**Input for this task:**
-------------------------

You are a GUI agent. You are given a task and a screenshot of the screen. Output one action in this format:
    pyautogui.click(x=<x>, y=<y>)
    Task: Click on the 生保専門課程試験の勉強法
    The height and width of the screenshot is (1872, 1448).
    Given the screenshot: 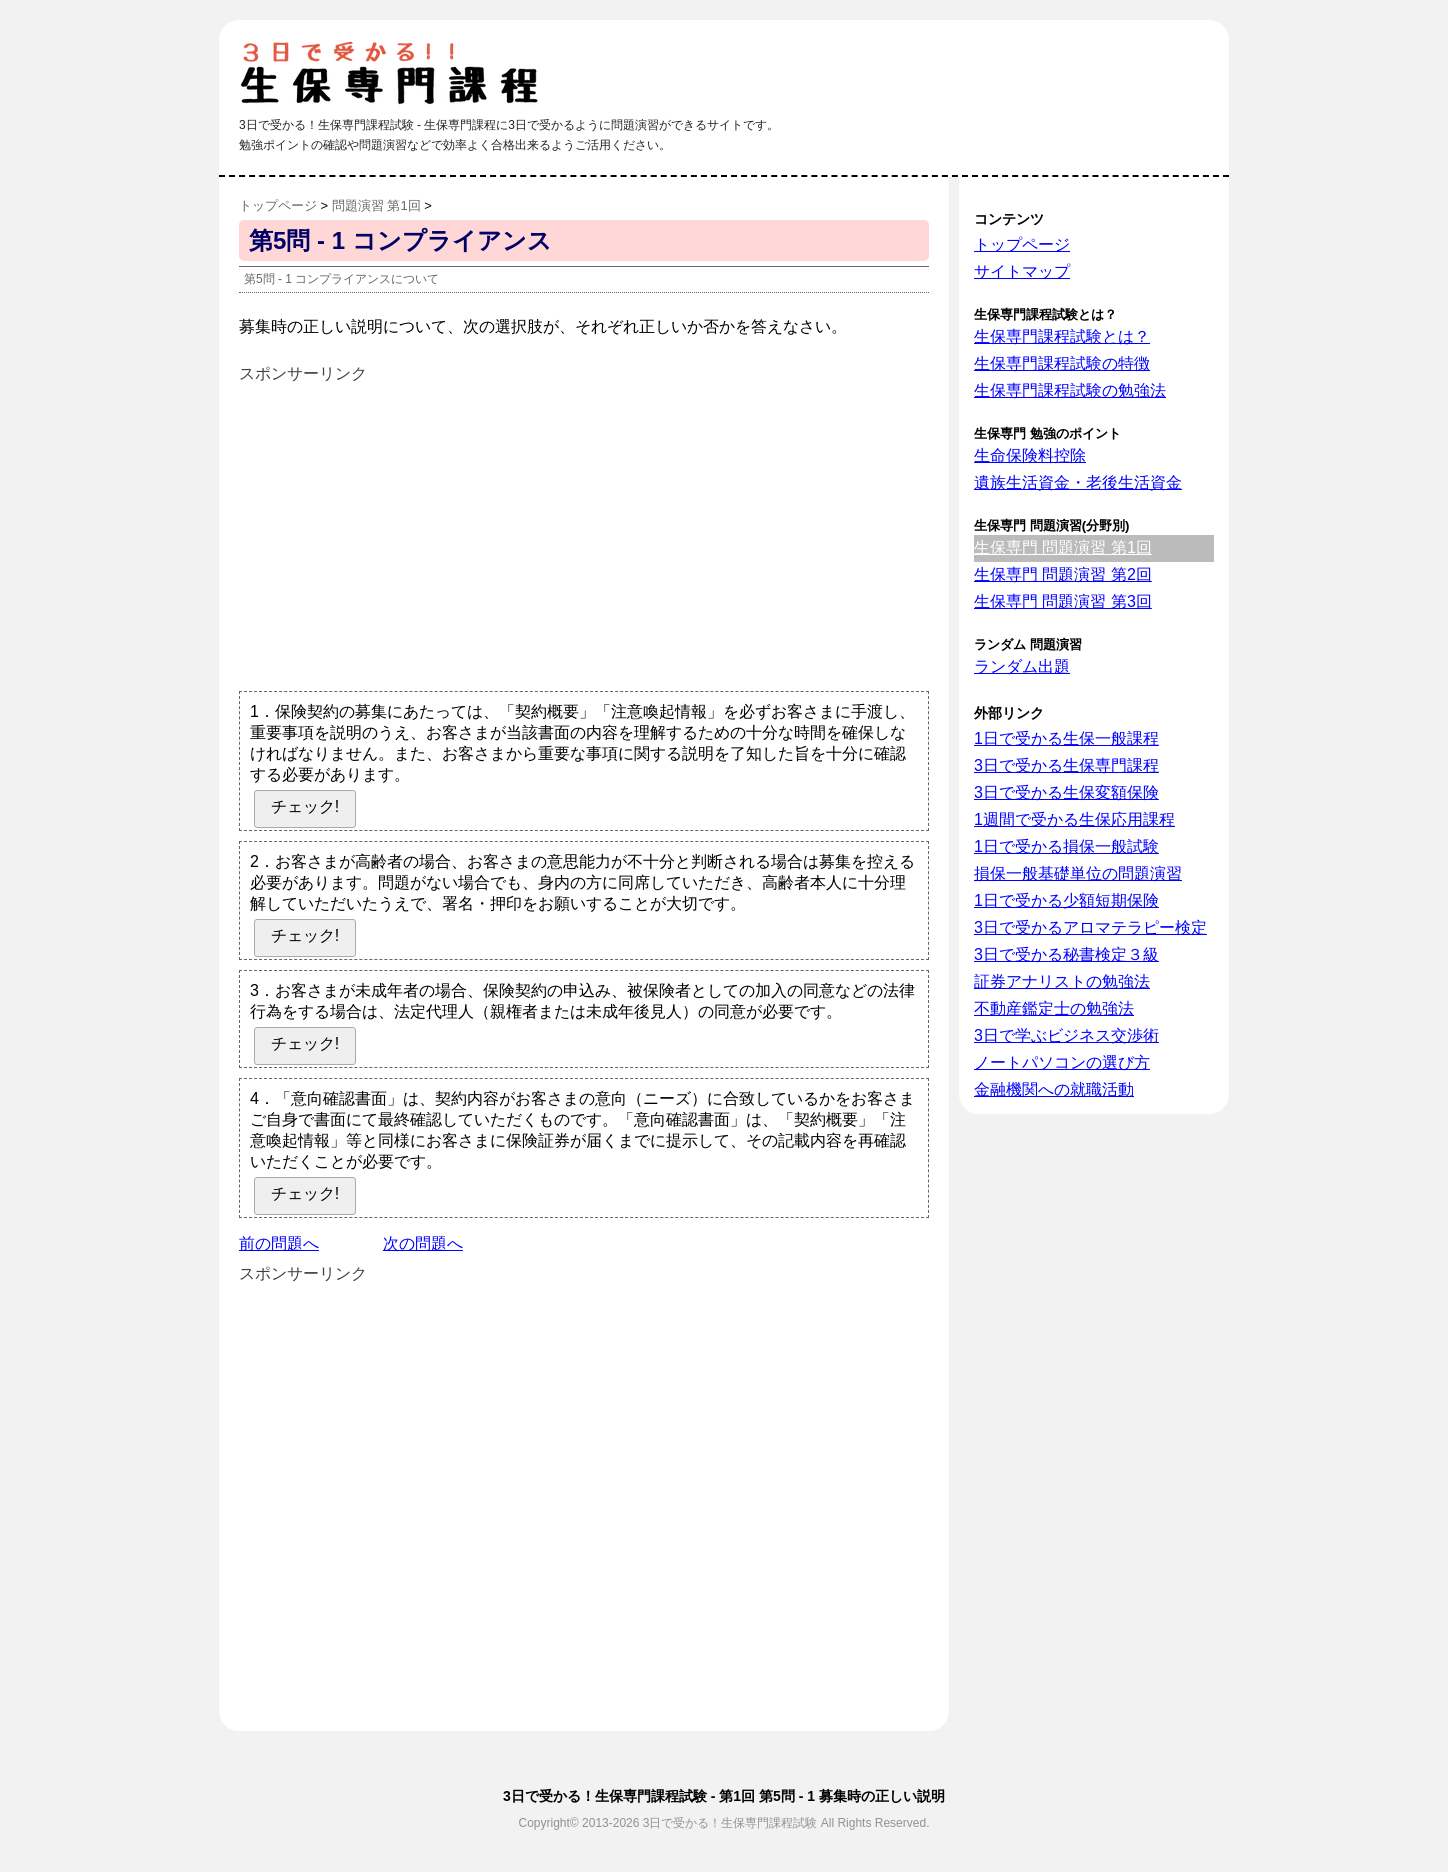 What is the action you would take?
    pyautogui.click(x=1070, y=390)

-------------------------

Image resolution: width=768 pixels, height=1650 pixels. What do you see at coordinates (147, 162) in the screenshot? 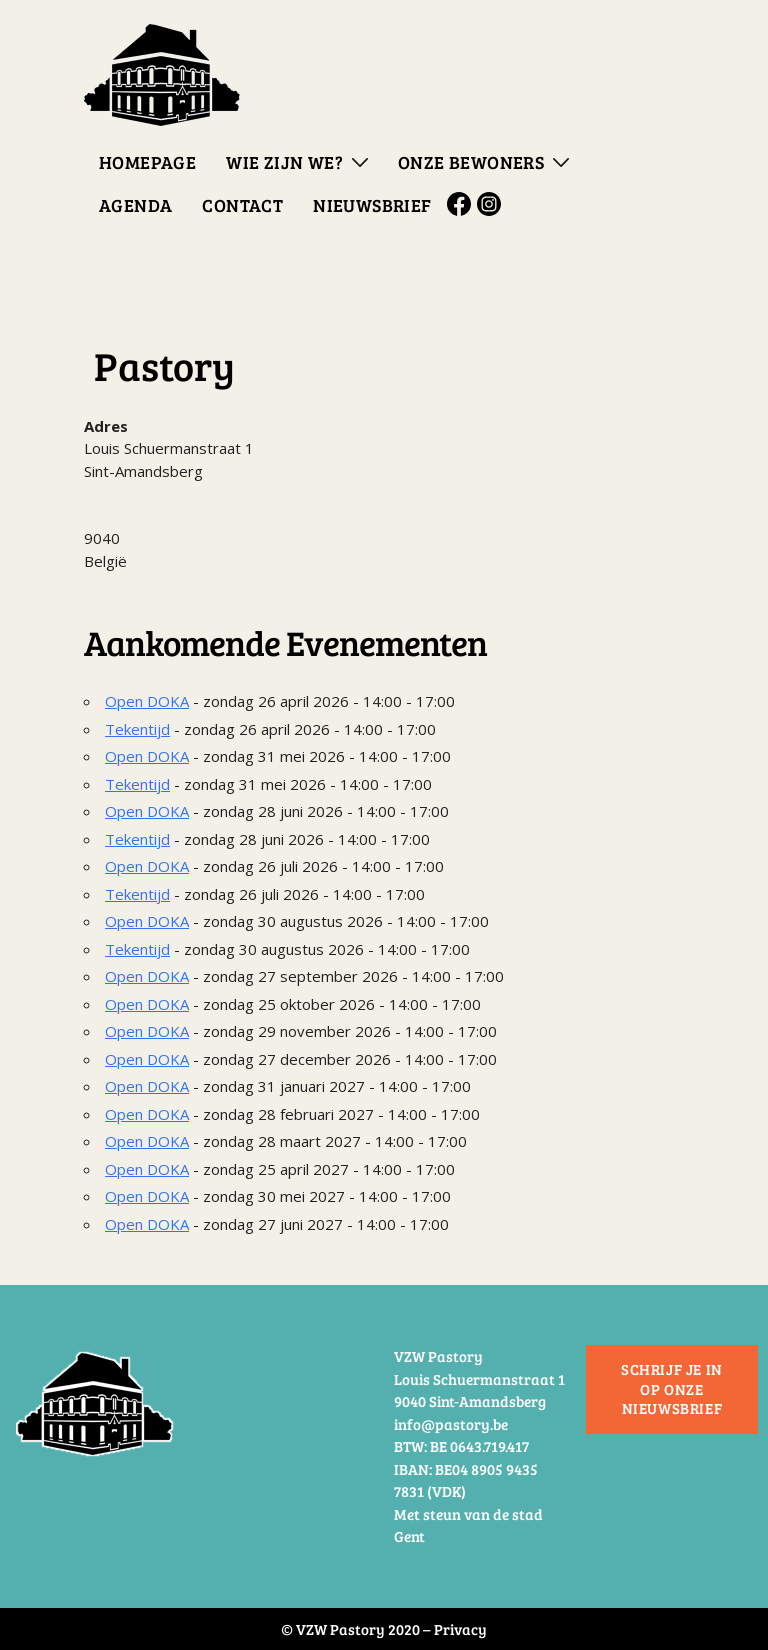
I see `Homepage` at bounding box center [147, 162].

-------------------------

**Description of the task:** Out of the data above, set down the lines from the one with "You are a GUI" to the one with "The height and", both included, exactly as written and with no additions.

**Task answer:**
You are a GUI agent. You are given a task and a screenshot of the screen. Output one action in this format:
    pyautogui.click(x=<x>, y=<y>)
    Task: Click on the 生保専門課程試験の勉強法
    The height and width of the screenshot is (1872, 1448).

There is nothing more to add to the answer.